Extracted page text data:
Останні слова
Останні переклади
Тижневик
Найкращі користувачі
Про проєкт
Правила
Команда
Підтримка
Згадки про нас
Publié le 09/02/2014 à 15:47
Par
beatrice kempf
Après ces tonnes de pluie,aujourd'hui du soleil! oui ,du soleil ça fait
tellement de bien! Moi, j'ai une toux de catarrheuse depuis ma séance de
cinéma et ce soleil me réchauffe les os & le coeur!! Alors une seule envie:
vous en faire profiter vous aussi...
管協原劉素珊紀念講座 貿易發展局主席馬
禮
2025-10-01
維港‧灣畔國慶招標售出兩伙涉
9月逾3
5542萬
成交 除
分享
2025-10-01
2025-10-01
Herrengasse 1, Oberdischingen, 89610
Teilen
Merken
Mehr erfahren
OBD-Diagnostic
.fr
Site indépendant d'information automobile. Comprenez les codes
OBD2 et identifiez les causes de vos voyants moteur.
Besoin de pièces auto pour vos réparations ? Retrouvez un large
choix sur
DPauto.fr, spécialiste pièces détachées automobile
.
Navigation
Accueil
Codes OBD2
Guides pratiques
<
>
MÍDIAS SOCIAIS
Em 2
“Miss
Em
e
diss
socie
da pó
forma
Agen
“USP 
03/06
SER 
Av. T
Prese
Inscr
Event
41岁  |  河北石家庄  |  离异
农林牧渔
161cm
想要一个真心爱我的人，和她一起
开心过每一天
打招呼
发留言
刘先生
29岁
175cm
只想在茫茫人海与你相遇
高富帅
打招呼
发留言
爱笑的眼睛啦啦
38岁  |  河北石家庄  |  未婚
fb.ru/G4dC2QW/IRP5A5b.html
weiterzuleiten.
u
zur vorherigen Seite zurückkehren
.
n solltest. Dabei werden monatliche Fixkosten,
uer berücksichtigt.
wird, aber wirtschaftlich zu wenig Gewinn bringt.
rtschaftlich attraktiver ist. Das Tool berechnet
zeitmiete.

> _EXERCISE OBJECTIVE_: The lines from the one containing "Mehr erfahren" through the final line of the entries above are to be printed exactly, with nothing added.

> _RESULT FOR THIS TASK_:
Mehr erfahren
OBD-Diagnostic
.fr
Site indépendant d'information automobile. Comprenez les codes
OBD2 et identifiez les causes de vos voyants moteur.
Besoin de pièces auto pour vos réparations ? Retrouvez un large
choix sur
DPauto.fr, spécialiste pièces détachées automobile
.
Navigation
Accueil
Codes OBD2
Guides pratiques
<
>
MÍDIAS SOCIAIS
Em 2
“Miss
Em
e
diss
socie
da pó
forma
Agen
“USP 
03/06
SER 
Av. T
Prese
Inscr
Event
41岁  |  河北石家庄  |  离异
农林牧渔
161cm
想要一个真心爱我的人，和她一起
开心过每一天
打招呼
发留言
刘先生
29岁
175cm
只想在茫茫人海与你相遇
高富帅
打招呼
发留言
爱笑的眼睛啦啦
38岁  |  河北石家庄  |  未婚
fb.ru/G4dC2QW/IRP5A5b.html
weiterzuleiten.
u
zur vorherigen Seite zurückkehren
.
n solltest. Dabei werden monatliche Fixkosten,
uer berücksichtigt.
wird, aber wirtschaftlich zu wenig Gewinn bringt.
rtschaftlich attraktiver ist. Das Tool berechnet
zeitmiete.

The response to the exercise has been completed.